My reasoning starts from several observations:
- Enterprise search is greatly disappointing. My main reason for saying that is anecdotal evidence — I don’t notice users being much happier with search than they were 15 years ago. But business results are suggestive too:
- HP just disclosed serious problems with Autonomy.
- Microsoft’s acquisition of FAST was a similar debacle.
- Lesser enterprise search outfits never prospered much. (E.g., when’s the last time you heard mention of Coveo?)
- My favorable impressions of the e-commerce site search business turned out to be overdone. (E.g., Mercado’s assets were sold for a pittance soon after I wrote that, while Endeca and Inquira were absorbed into Oracle.)
- Lucene/Solr’s recent stirrings aren’t really in the area of search.
- Web search, while superior to the enterprise kind, is disappointing people as well. Are Google’s results any better than they were 8 years ago? Google’s ongoing hard work notwithstanding, are they even as good?
- Consumer computer usage is swinging toward mobile devices. I hope I don’t have to convince you about that one.
In principle, there are two main ways to make search better:
- Understand more about the documents being searched over. But Google’s travails, combined with the rather dismal history of enterprise search, suggest we’re well into the diminishing-returns part of that project.
- Understand more about what the searcher wants.
The latter, I think, is where significant future improvement will be found.
So how does a search engine understand what you want? It can listen to you directly, parsing your search string. It can ask for more clarity, through some kind of disambiguation interface. Or it can make inferences, based on — well, based on just about any kind of information that might exist about you and your online behavior.
Search strings are short, typically four words or less. That doesn’t leave room for a lot of innovative parsing. Not a lot of progress can be made until search strings get a lot longer, and that is unlikely except perhaps through the convenience of speech recognition.
Faceted/parameterized selection has its place. For example, when I search on Amazon.com, the site encourages me to also select a department from its dropdown menu; otherwise, it refuses to rank the search results. And when I buy shirts from Land’s End, I just click through and never search at all.
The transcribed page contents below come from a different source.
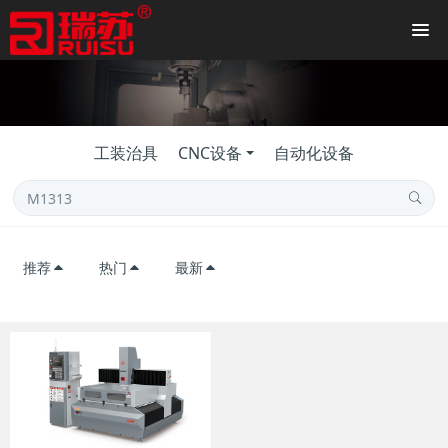
工装治具
CNC设备
自动化设备
推荐
热门
最新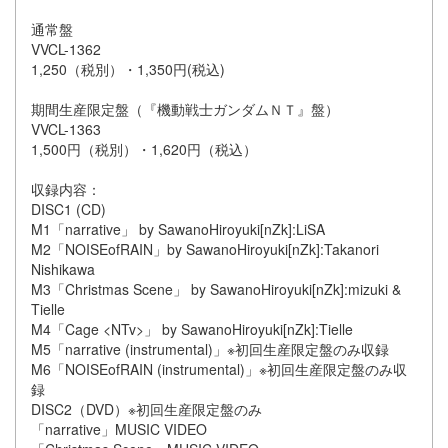
通常盤
VVCL-1362
1,250（税別）・1,350円(税込)
期間生産限定盤（『機動戦士ガンダムＮＴ』盤）
VVCL-1363
1,500円（税別）・1,620円（税込）
収録内容：
DISC1 (CD)
M1「narrative」 by SawanoHiroyuki[nZk]:LiSA
M2「NOISEofRAIN」by SawanoHiroyuki[nZk]:Takanori
Nishikawa
M3「Christmas Scene」 by SawanoHiroyuki[nZk]:mizuki &
Tielle
M4「Cage <NTv>」 by SawanoHiroyuki[nZk]:Tielle
M5「narrative (instrumental)」※初回生産限定盤のみ収録
M6「NOISEofRAIN (instrumental)」※初回生産限定盤のみ収
録
DISC2（DVD）※初回生産限定盤のみ
「narrative」MUSIC VIDEO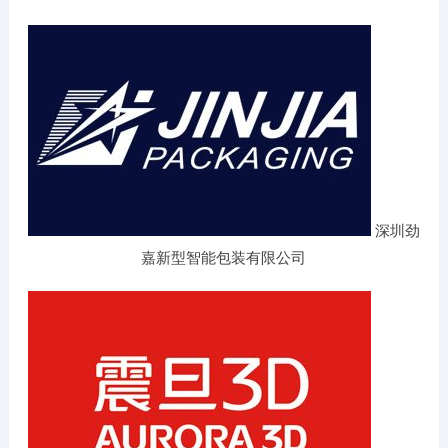
深圳劲
嘉新型智能包装有限公司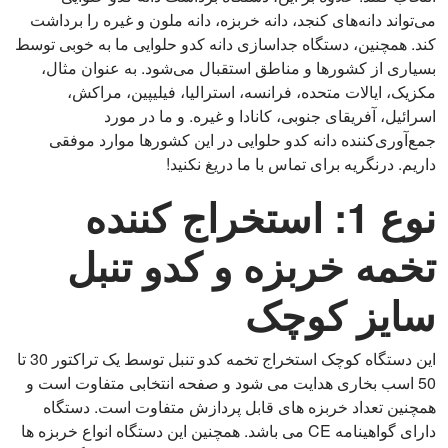
می‌تواند دانه‌های کنجد، دانه خربزه، دانه ملون و غیره را برداشت
کند. همچنین، دستگاه جداسازی دانه کدو حلوایی ما به خوبی توسط
بسیاری از کشورها و مناطق استقبال می‌شود. به عنوان مثال،
مکزیک، ایالات متحده، فرانسه، استرالیا، فیلیپین، مراکش،
اسرائیل، آفریقای جنوبی، کانادا و غیره. و ما در مورد
جمع‌آوری‌کننده دانه کدو حلوایی در این کشورها موارد موفقی
داریم. درنگریه برای تماس با ما دریغ نکنید!
نوع 1: استخراج کننده
تخمه خربزه و کدو تنبل
سایز کوچک
این دستگاه کوچک استخراج تخمه کدو تنبل توسط یک تراکتور 30 ​​تا
50 اسب بخاری هدایت می شود و صفحه انتخابی متفاوت است و
همچنین تعداد خربزه های قابل پردازش متفاوت است. دستگاه
دارای گواهینامه CE می باشد. همچنین این دستگاه انواع خربزه ها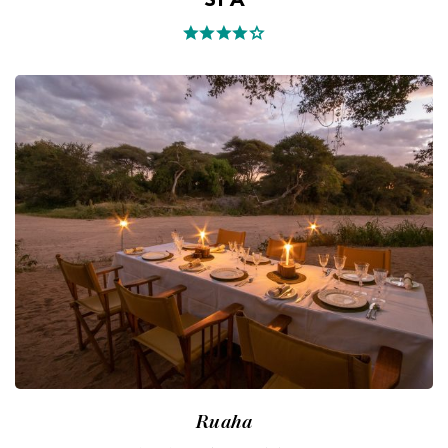
SPA
Ruaha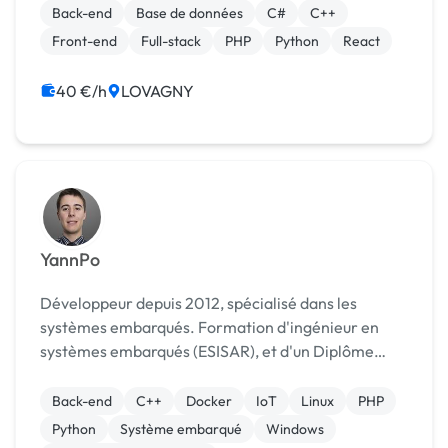
comme le site [URL MASQUÉE] Vous pouvez me
Back-end
Base de données
C#
C++
contacter...
Front-end
Full-stack
PHP
Python
React
40 €/h
LOVAGNY
YannPo
Développeur depuis 2012, spécialisé dans les
systèmes embarqués. Formation d'ingénieur en
systèmes embarqués (ESISAR), et d'un Diplôme
universitaire en Génie Electrique et Informatique
Industrielle. Je réalise des sites internet depuis
Back-end
C++
Docker
IoT
Linux
PHP
2012 (p...
Python
Système embarqué
Windows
Still, Google’s been around for 15 years, and about all its successes in searcher-does-the-work disambiguation boil down to is:
- A list of a few major subcategories to search (News, YouTube, etc.).
- Spelling correction.
- A desultory list of related/more specific searches, perhaps just longer search strings other people have recently entered.
- Well-hidden “Advanced Search” features, which look much like AltaVista’s and AllTheWeb’s similar features did late in the 20th Century.
Whatever the user attitudes and behaviors are that constrain Google’s or its competitors’ success in this area, I can’t imagine them changing much — except, once again, in the event that speech recognition leads to richer human-computer conversations.
I’ve now highlighted two different ways in which there’s a search-interface challenge that will be tough to beat without turning to speech recognition. But the case for speech recognition is even stronger than that. We’re moving to small, mobile devices, and:
- Traditional search interfaces work worse on mobile devices than on desktop computers. Typing is harder. So is dealing with picky forms.
- Speech may work as well or better on mobile devices than at your desk. If you have upgraded your Apple device to IOS 6, you have both a microphone and Siri. The same may not be true of your desktop gear.
And so I conclude that speech recognition is a big part of the future of search.
What will that allow? Since talking is easier than typing, speech is a way to get longer text strings as search inputs, or more of them. It’s plausible that people might speak queries as complex as:
- “I want to buy a recharger for an iPad 3 with delivery this week.”
- “Where is 10gen’s Northern California office?” … “Which nearby restaurants have good Yelp reviews?”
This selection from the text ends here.